▶ [EXERCISE REQUIREMENTS]:
Please repeat the data below exactly, with the pictures removed.

▶ [Page-level text extractions]:
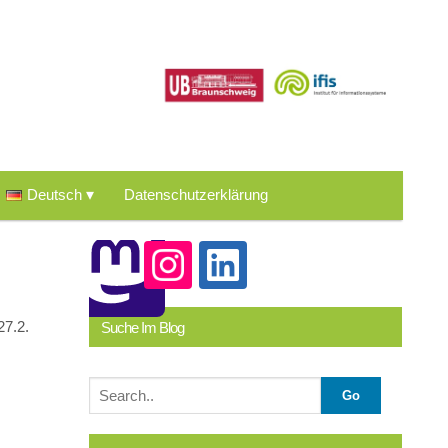
Deutsch
Datenschutzerklärung
27.2.
Suche Im Blog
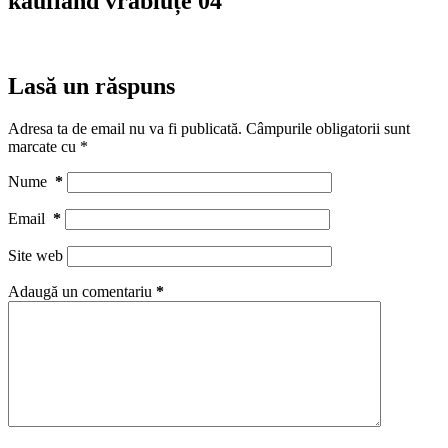
kaufland vrăbiuțe 04
Lasă un răspuns
Adresa ta de email nu va fi publicată.
Câmpurile obligatorii sunt
marcate cu
*
Nume
*
Email
*
Site web
Adaugă un comentariu
*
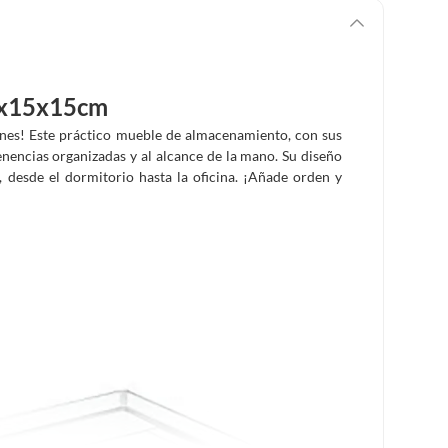
20x15x15cm
ones! Este práctico mueble de almacenamiento, con sus
enencias organizadas y al alcance de la mano. Su diseño
, desde el dormitorio hasta la oficina. ¡Añade orden y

▶ [ANSWER BOX]:
Deutsch
Datenschutzerklärung
27.2.
Suche Im Blog
kaufland vrăbiuțe 04
Lasă un răspuns
Adresa ta de email nu va fi publicată.
Câmpurile obligatorii sunt
marcate cu
*
Nume
*
Email
*
Site web
Adaugă un comentariu
*
20x15x15cm
ones! Este práctico mueble de almacenamiento, con sus
enencias organizadas y al alcance de la mano. Su diseño
, desde el dormitorio hasta la oficina. ¡Añade orden y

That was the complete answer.